Download or read book Writing Anthropologists, Sounding Primitives written by A. Elisabeth Reichel and published by U of Nebraska Press. This book was released on 2021-08 with total page 462 pages. Available in PDF, EPUB and Kindle. Book excerpt: Writing Anthropologists, Sounding Primitives re-examines the poetry and scholarship of three of the foremost figures in the twentieth-century history of U.S.-American anthropology: Edward Sapir, Margaret Mead, and Ruth Benedict. While they are widely renowned for their contributions to Franz Boas’s early twentieth-century school of cultural relativism, what is far less known is their shared interest in probing the representational potential of different media and forms of writing. This dimension of their work is manifest in Sapir’s critical writing on music and literature and Mead’s groundbreaking work with photography and film. Sapir, Mead, and Benedict together also wrote more than one thousand poems, which in turn negotiate their own media status and rivalry with other forms of representation. A. Elisabeth Reichel presents the first sustained study of the published and unpublished poetry of Sapir, Mead, and Benedict, charting this largely unexplored body of work and relevant selections of the writers’ scholarship.

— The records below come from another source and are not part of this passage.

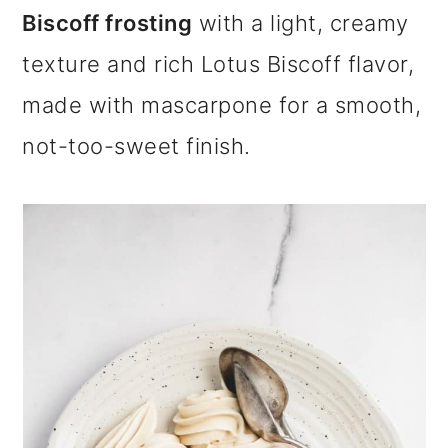
m
n
m
Biscoff frosting
with a light, creamy
a
c
a
texture and rich Lotus Biscoff flavor,
r
o
r
made with mascarpone for a smooth,
y
n
y
not-too-sweet finish.
n
t
s
a
e
i
v
n
d
i
t
e
g
b
a
a
t
r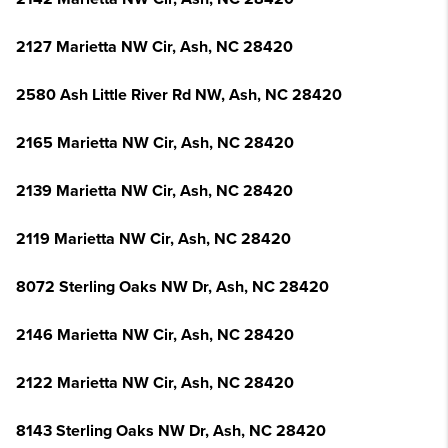
2127 Marietta NW Cir, Ash, NC 28420
2580 Ash Little River Rd NW, Ash, NC 28420
2165 Marietta NW Cir, Ash, NC 28420
2139 Marietta NW Cir, Ash, NC 28420
2119 Marietta NW Cir, Ash, NC 28420
8072 Sterling Oaks NW Dr, Ash, NC 28420
2146 Marietta NW Cir, Ash, NC 28420
2122 Marietta NW Cir, Ash, NC 28420
8143 Sterling Oaks NW Dr, Ash, NC 28420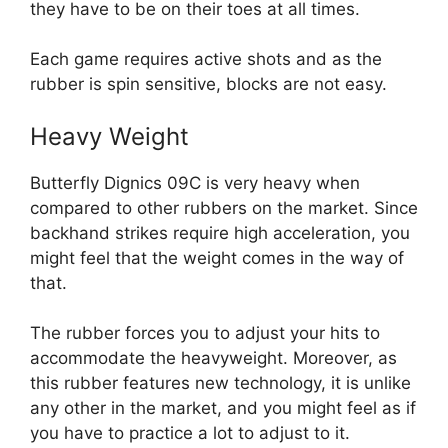
they have to be on their toes at all times.
Each game requires active shots and as the
rubber is spin sensitive, blocks are not easy.
Heavy Weight
Butterfly Dignics 09C is very heavy when
compared to other rubbers on the market. Since
backhand strikes require high acceleration, you
might feel that the weight comes in the way of
that.
The rubber forces you to adjust your hits to
accommodate the heavyweight. Moreover, as
this rubber features new technology, it is unlike
any other in the market, and you might feel as if
you have to practice a lot to adjust to it.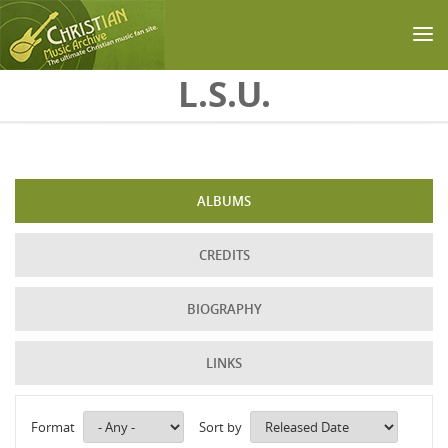
Skip to main content
L.S.U.
ALBUMS
CREDITS
BIOGRAPHY
LINKS
Format
Sort by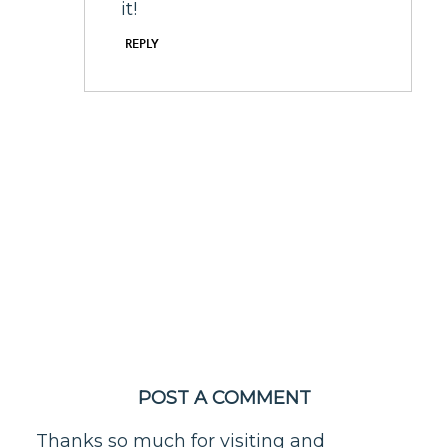
it!
REPLY
POST A COMMENT
Thanks so much for visiting and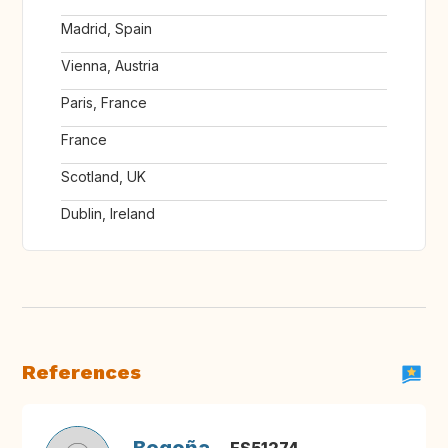
Madrid, Spain
Vienna, Austria
Paris, France
France
Scotland, UK
Dublin, Ireland
References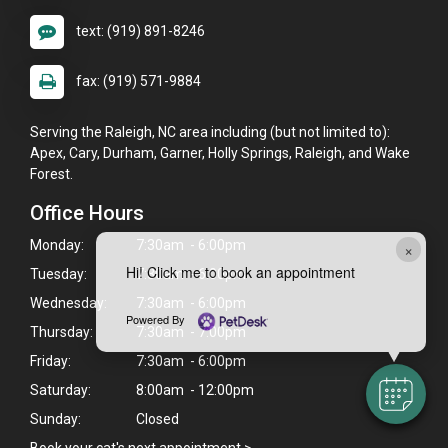
text: (919) 891-8246
fax: (919) 571-9884
Serving the Raleigh, NC area including (but not limited to):
Apex, Cary, Durham, Garner, Holly Springs, Raleigh, and Wake
Forest.
Office Hours
Monday:
7:30am - 6:00pm
×
Hi! Click me to book an appointment
Tuesday:
7:30am - 6:00pm
Wednesday:
7:30am - 6:00pm
Powered By
Thursday:
7:30am - 7:00pm
Friday:
7:30am - 6:00pm
Saturday:
8:00am - 12:00pm
Sunday:
Closed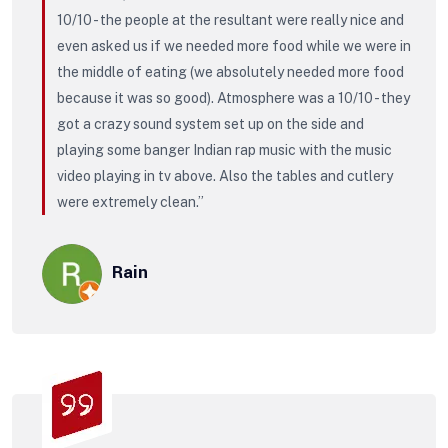
10/10 - the people at the resultant were really nice and
even asked us if we needed more food while we were in
the middle of eating (we absolutely needed more food
because it was so good). Atmosphere was a 10/10 - they
got a crazy sound system set up on the side and
playing some banger Indian rap music with the music
video playing in tv above. Also the tables and cutlery
were extremely clean.”
Rain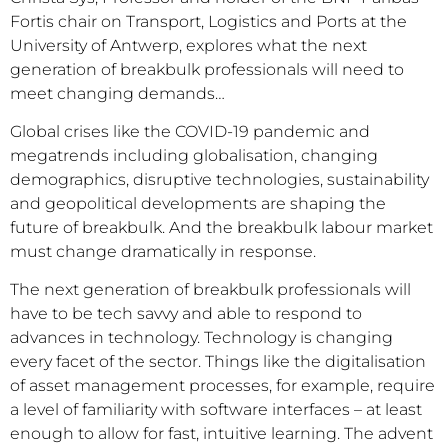
Fortis chair on Transport, Logistics and Ports at the
University of Antwerp, explores what the next
generation of breakbulk professionals will need to
meet changing demands…
Global crises like the COVID-19 pandemic and
megatrends including globalisation, changing
demographics, disruptive technologies, sustainability
and geopolitical developments are shaping the
future of breakbulk. And the breakbulk labour market
must change dramatically in response.
The next generation of breakbulk professionals will
have to be tech savvy and able to respond to
advances in technology. Technology is changing
every facet of the sector. Things like the digitalisation
of asset management processes, for example, require
a level of familiarity with software interfaces – at least
enough to allow for fast, intuitive learning. The advent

In addition to its expansion of early twentieth-century literary canons, Writing Anthropologists, Sounding Primitives contributes to current debates about the relations between different media, sign systems, and modes of sense perception in literature and other media. Reichel offers a unique contribution to the history of anthropology by synthesizing and applying insights from the history of writing, sound studies, and intermediality studies to poetry and scholarship produced by noted early twentieth-century U.S.-American cultural anthropologists.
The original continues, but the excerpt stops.